Le tribunal de commerce de Bobigny, statuant en référé le 21 octobre 2025, a été saisi par une société de gardiennage. Cette dernière réclamait le paiement de factures impayées à une association syndicale libre et à une société mère du groupe gestionnaire. Les défendeurs ne sont pas comparus. Le juge a dû trancher sur l’existence d’une créance incontestable et sur la responsabilité solidaire des deux entités défendues. L’ordonnance accueille partiellement la demande en provision contre l’association seule et rejette la condamnation solidaire ainsi que l’astreinte.

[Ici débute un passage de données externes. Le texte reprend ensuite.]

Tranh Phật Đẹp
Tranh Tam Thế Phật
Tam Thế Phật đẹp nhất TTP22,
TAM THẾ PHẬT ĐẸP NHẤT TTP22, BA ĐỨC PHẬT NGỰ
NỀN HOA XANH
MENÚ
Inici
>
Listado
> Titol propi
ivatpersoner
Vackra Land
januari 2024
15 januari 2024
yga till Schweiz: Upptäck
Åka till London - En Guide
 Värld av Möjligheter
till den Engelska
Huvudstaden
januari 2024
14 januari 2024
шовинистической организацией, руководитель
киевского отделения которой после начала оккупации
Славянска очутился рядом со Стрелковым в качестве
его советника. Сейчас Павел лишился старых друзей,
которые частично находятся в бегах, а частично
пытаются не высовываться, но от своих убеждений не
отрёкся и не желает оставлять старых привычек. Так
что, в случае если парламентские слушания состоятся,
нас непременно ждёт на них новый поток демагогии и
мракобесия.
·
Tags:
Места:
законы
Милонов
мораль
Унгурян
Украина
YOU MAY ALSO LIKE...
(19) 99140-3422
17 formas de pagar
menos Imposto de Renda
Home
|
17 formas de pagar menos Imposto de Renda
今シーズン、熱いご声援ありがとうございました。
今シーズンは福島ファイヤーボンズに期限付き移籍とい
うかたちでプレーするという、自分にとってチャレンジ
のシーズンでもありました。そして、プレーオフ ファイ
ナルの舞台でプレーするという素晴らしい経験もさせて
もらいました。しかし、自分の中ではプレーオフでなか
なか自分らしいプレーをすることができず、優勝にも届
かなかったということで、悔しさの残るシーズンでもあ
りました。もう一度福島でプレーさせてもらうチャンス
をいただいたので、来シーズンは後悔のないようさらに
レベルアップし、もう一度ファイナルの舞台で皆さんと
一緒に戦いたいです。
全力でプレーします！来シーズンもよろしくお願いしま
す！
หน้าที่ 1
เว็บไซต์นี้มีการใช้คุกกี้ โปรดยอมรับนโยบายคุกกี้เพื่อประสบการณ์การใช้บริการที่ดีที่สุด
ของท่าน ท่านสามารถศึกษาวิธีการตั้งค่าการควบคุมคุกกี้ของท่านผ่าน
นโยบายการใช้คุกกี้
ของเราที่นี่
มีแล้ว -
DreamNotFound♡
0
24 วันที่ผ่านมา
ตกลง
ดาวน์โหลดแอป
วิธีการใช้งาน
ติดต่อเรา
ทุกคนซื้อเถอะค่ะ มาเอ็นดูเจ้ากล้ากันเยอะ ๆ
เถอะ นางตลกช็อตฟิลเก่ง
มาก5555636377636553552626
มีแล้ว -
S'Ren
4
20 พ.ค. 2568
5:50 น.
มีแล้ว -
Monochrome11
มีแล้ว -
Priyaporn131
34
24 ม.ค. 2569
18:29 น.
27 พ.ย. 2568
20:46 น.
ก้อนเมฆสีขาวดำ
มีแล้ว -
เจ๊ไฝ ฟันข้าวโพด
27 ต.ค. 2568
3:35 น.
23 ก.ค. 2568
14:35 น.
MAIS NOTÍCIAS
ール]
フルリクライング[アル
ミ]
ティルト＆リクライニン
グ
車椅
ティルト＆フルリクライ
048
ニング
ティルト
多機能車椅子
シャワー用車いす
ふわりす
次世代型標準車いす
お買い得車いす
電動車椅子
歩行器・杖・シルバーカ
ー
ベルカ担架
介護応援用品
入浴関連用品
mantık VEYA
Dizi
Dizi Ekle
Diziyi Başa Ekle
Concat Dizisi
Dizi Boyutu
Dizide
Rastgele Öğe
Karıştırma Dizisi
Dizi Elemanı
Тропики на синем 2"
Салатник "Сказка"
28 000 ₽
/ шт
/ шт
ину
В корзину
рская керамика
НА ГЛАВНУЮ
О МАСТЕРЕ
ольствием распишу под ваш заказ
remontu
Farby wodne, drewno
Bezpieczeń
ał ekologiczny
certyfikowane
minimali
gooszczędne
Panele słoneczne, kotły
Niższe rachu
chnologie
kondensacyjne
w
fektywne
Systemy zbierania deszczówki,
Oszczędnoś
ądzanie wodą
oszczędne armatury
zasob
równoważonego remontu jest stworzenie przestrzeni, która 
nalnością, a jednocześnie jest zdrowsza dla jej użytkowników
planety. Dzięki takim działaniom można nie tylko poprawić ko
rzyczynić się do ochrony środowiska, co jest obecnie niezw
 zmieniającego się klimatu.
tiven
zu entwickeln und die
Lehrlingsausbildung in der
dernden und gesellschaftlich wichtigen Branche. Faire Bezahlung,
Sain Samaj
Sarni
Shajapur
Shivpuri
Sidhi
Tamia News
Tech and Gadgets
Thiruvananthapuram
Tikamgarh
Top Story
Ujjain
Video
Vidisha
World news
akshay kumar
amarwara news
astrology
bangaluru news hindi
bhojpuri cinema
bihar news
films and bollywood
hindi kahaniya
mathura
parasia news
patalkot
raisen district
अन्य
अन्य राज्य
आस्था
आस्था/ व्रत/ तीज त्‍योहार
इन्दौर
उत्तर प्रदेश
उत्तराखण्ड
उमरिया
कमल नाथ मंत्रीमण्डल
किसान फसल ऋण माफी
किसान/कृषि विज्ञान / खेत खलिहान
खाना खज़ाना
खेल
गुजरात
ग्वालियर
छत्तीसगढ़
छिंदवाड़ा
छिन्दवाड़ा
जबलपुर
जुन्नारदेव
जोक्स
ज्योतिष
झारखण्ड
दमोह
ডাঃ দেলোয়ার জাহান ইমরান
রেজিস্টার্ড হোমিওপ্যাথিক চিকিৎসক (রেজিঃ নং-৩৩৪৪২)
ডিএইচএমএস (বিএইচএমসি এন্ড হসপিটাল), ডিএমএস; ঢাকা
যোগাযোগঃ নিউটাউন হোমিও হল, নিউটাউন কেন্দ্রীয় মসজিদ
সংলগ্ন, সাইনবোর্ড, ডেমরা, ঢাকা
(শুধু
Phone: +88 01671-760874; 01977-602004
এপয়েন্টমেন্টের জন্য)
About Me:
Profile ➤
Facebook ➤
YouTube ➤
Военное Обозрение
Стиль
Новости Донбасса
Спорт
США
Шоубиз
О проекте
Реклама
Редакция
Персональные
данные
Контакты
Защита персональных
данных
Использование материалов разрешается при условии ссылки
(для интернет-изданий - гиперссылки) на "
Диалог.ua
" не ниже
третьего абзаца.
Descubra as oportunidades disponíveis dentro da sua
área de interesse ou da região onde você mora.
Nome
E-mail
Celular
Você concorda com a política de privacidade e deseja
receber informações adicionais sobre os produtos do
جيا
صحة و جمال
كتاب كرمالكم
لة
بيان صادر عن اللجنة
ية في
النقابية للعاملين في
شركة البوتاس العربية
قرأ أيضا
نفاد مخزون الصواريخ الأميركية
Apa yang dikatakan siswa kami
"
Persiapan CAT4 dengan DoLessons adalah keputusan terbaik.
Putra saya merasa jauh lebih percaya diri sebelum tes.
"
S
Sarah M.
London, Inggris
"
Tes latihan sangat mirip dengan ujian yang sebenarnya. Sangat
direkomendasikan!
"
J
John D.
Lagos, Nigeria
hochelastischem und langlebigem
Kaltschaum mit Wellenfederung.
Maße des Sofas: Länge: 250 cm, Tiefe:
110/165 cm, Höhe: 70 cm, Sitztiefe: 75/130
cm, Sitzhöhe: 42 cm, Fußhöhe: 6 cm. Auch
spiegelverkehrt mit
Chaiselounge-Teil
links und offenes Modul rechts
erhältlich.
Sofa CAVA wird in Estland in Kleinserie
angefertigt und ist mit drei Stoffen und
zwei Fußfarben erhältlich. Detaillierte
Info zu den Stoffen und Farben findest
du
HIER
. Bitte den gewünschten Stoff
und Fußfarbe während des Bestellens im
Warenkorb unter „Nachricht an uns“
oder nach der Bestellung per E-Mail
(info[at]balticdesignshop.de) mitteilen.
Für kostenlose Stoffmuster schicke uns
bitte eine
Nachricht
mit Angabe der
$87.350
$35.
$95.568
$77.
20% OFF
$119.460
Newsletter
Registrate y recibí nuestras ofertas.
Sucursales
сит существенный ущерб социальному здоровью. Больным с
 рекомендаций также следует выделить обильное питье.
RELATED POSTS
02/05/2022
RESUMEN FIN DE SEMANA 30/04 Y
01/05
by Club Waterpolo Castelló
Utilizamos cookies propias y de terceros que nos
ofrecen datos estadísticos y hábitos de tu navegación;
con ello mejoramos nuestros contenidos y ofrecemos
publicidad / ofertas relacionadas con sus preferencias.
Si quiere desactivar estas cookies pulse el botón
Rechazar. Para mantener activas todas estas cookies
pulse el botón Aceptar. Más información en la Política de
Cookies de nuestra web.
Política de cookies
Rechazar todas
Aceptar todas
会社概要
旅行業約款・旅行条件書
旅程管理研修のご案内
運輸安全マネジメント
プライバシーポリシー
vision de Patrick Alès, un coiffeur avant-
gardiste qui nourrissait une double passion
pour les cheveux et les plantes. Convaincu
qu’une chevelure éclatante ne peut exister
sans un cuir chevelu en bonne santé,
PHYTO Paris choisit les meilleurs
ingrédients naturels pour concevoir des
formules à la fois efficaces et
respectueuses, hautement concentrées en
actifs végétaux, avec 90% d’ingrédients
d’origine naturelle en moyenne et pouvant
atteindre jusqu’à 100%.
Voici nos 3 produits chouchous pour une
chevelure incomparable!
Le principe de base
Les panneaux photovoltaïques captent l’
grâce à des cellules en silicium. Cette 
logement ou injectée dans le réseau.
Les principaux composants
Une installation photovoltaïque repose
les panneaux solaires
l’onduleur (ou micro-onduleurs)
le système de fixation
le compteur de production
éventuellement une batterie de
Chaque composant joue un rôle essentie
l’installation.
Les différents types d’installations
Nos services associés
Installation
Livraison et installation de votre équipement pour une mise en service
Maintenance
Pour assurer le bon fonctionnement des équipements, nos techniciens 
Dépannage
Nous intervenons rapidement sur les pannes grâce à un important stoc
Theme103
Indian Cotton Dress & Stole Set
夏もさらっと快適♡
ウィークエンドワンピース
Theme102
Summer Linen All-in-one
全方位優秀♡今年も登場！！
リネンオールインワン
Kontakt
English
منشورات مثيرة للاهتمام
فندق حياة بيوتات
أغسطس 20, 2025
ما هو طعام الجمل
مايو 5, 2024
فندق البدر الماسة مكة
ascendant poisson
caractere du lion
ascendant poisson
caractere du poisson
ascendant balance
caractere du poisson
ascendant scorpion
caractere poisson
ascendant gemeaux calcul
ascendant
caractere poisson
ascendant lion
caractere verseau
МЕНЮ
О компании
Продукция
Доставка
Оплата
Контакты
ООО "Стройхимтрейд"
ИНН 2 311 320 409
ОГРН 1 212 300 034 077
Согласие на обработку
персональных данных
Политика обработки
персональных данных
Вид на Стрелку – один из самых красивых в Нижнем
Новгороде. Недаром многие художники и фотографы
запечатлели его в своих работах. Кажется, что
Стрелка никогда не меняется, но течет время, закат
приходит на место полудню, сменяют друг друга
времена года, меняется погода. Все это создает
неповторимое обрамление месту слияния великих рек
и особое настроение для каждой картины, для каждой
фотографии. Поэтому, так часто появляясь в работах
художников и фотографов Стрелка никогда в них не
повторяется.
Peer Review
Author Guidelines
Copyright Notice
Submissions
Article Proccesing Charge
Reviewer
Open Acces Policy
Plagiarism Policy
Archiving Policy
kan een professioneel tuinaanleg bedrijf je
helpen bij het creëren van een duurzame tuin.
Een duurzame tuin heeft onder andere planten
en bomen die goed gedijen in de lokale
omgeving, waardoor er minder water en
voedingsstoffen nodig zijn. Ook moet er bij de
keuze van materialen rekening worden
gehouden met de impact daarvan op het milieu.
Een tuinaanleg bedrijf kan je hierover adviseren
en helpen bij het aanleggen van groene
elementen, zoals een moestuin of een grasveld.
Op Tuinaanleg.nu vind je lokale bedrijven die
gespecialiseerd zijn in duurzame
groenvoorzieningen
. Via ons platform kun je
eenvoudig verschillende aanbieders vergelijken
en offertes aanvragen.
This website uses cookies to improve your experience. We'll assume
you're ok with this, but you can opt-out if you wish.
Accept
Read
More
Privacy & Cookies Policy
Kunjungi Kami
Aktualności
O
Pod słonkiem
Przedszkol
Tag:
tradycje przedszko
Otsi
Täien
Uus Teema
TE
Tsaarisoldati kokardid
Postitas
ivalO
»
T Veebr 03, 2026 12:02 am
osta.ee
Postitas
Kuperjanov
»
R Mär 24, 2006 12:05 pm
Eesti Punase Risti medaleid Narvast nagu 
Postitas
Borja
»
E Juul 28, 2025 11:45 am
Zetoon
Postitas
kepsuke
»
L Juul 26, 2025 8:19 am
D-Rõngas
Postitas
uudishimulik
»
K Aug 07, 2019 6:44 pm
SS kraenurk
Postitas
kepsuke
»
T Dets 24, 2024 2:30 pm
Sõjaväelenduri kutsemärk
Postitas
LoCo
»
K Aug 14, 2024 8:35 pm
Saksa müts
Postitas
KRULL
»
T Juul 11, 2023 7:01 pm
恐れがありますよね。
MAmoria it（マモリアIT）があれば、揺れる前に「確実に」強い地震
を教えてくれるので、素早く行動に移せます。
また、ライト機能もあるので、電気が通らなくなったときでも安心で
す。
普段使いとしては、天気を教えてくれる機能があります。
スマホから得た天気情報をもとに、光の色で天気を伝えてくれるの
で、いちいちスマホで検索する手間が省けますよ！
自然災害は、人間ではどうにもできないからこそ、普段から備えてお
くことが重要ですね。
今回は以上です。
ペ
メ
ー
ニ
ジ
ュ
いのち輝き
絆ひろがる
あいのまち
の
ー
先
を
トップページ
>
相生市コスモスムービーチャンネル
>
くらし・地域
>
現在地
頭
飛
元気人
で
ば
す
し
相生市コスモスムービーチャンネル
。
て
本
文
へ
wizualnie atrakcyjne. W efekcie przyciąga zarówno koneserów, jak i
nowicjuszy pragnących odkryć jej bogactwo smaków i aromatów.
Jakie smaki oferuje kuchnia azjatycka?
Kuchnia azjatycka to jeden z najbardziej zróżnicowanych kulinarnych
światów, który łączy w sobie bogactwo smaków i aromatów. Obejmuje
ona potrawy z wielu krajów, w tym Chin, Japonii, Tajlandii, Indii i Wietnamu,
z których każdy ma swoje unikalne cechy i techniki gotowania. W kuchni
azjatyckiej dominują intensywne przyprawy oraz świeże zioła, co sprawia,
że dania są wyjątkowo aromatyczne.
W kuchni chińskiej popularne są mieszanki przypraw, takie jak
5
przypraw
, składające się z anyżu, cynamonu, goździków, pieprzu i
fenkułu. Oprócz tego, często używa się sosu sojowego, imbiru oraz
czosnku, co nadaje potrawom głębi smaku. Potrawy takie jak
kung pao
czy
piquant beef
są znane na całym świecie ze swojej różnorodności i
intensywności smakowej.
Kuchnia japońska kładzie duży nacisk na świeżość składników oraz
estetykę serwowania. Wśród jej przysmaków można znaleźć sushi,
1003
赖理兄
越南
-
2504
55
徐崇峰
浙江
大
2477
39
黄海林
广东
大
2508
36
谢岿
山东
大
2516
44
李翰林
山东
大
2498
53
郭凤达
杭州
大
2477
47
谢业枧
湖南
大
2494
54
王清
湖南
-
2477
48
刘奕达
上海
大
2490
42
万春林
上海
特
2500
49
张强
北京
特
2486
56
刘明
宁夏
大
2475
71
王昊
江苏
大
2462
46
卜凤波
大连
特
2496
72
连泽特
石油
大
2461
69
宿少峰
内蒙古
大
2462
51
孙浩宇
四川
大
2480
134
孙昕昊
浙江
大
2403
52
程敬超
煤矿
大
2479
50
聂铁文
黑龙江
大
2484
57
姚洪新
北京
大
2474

La délimitation de l’obligation incontestable en référé
Le juge des référés opère un contrôle rigoureux des éléments justificatifs de la créance. Il admet le principe d’une obligation incontestable pour les prestations effectivement fournies et facturées. La preuve est apportée par « une masse de documents tendant à démontrer l’obligation incontestable des parties assignées » (Motifs, Sur la demande provisionnelle). La créance est donc reconnue, mais son montant fait l’objet d’un réexamen minutieux. Le juge procède à une compensation avec une précédente décision pour éviter un double paiement. Il relève que « les factures portent sur des prestations réalisées entre mars et mai 2025, alors qu’une ordonnance […] a déjà ordonné le paiement d’une partie des factures réclamées » (Motifs, Sur la demande provisionnelle). La créance réclamée est ainsi réduite du montant déjà alloué. Cette pratique assure une exacte corrélation entre la condamnation et la dette résiduelle. Elle prévient tout enrichissement sans cause et garantit l’équité du prononcé provisionnel.
Le rejet de l’extension de responsabilité à la société mère
Le juge refuse d’engager la responsabilité de la société mère du groupe gestionnaire. L’analyse se fonde sur une interprétation stricte des actes contractuels et des signatures. Le contrat et ses avenants ont été signés au nom de l’association syndicale, représentée par son syndic. Le juge constate que « la qualité évoqué de Monsieur [O] puis Monsieur [N] n’engage la SAS GROUPE SGM, qui n’est pas signataire du contrat » (Motifs, Sur la demande provisionnelle). La mention d’une appartenance au groupe dans la qualité du signataire est insuffisante. Elle ne crée pas d’obligation directe pour l’entité mère non partie à l’acte. Ce refus protège le principe de l’autonomie juridique des personnes moraines. Il rappelle que la responsabilité d’une société mère ne peut être présumée et requiert des éléments précis. La décision écarte ainsi une confusion de patrimoines sans preuve d’immixtion caractérisée.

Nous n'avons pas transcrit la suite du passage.